*** Dataset extract Section Begins ***

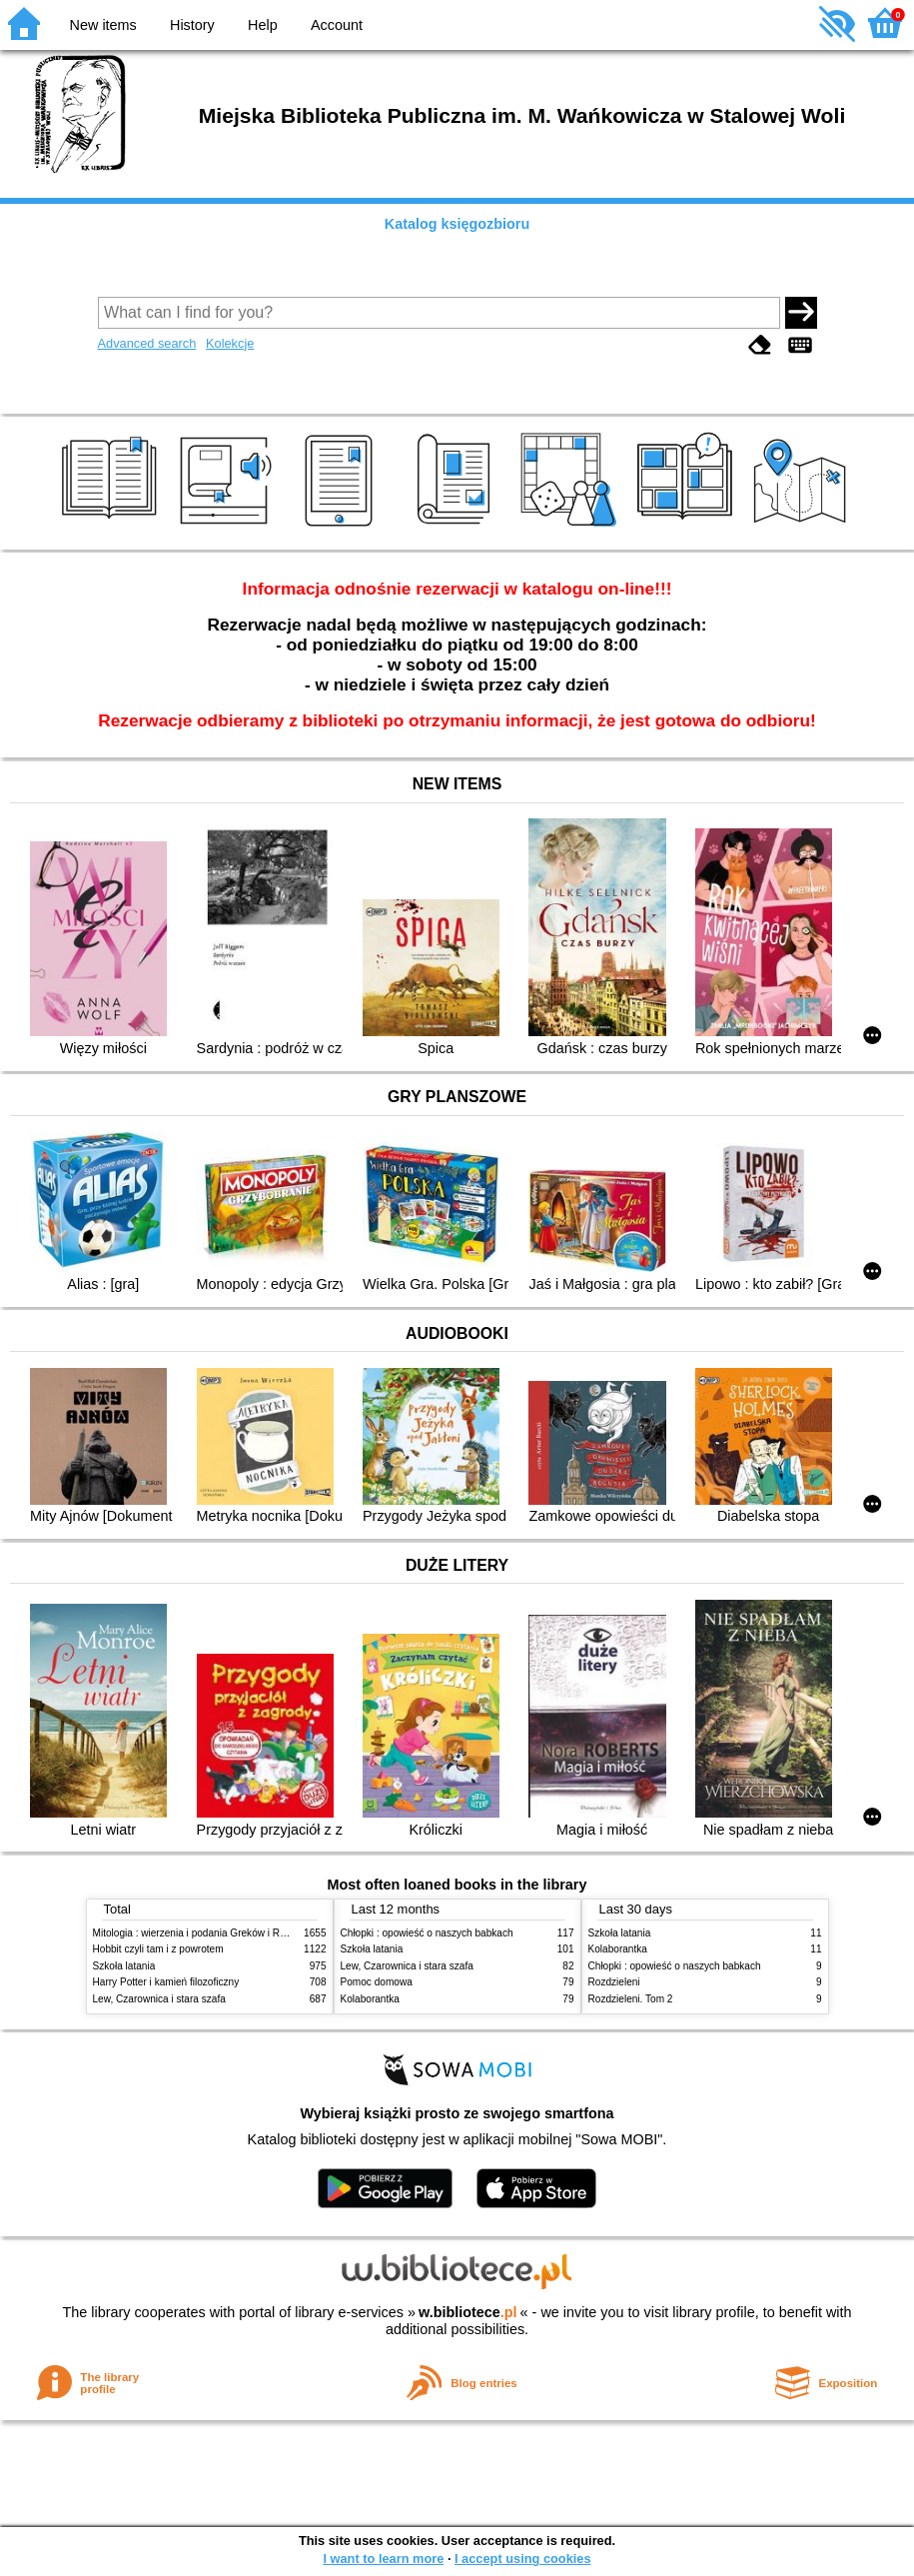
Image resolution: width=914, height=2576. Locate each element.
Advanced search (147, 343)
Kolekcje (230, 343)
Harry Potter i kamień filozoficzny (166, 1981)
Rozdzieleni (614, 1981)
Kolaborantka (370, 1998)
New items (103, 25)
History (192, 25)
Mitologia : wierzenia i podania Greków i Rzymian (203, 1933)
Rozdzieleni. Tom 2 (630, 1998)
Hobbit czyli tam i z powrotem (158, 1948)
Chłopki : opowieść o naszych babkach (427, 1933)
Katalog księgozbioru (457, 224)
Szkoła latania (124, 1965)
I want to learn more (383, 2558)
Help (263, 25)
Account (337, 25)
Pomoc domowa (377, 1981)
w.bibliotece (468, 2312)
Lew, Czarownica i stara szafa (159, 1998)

*** Dataset extract Section Ends ***
*** Dataset extract Section Begins ***

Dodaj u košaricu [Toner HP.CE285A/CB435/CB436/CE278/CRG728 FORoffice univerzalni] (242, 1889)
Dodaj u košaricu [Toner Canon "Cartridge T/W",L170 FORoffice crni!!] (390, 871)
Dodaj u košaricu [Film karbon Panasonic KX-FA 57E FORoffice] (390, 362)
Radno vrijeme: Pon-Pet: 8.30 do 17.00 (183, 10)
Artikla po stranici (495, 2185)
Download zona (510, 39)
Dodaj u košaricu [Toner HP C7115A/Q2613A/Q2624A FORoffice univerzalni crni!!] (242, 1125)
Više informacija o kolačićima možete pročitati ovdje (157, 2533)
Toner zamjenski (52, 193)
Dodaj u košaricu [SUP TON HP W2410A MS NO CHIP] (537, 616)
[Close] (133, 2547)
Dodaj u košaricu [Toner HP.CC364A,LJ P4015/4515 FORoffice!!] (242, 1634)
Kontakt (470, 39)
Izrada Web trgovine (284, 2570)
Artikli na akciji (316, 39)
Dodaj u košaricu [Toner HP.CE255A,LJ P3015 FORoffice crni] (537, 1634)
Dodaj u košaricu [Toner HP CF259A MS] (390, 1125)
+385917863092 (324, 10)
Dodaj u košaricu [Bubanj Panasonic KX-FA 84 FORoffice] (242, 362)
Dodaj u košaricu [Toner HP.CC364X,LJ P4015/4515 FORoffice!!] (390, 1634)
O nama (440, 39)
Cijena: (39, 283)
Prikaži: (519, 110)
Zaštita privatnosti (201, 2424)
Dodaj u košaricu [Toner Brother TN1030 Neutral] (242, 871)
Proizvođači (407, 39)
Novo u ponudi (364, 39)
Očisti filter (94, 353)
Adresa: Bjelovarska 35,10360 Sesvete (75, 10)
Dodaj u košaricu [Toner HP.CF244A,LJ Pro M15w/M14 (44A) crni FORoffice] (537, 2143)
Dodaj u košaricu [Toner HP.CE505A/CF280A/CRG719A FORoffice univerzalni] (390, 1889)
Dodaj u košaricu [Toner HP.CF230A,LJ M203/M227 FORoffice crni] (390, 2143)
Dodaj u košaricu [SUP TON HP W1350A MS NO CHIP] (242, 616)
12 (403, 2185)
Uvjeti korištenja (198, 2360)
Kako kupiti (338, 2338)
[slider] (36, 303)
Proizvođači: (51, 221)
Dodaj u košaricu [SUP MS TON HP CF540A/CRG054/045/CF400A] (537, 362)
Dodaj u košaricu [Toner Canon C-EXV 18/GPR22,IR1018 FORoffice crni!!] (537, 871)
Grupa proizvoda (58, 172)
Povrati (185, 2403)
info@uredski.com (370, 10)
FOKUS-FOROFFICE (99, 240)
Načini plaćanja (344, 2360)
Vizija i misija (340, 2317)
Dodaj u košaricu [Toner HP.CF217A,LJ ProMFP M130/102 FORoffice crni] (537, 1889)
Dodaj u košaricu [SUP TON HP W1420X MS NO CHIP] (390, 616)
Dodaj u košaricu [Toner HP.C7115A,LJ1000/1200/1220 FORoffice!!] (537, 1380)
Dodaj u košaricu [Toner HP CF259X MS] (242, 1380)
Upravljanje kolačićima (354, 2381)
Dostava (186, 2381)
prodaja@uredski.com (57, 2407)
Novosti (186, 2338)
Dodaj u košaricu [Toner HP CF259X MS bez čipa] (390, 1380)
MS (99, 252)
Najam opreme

*** Dataset extract Section Ends ***

(Work request): From the listing above, return every line that contains the word "CHIP".

(Answer for this exercise):
Dodaj u košaricu [SUP TON HP W2410A MS NO CHIP] (537, 616)
Dodaj u košaricu [SUP TON HP W1350A MS NO CHIP] (242, 616)
Dodaj u košaricu [SUP TON HP W1420X MS NO CHIP] (390, 616)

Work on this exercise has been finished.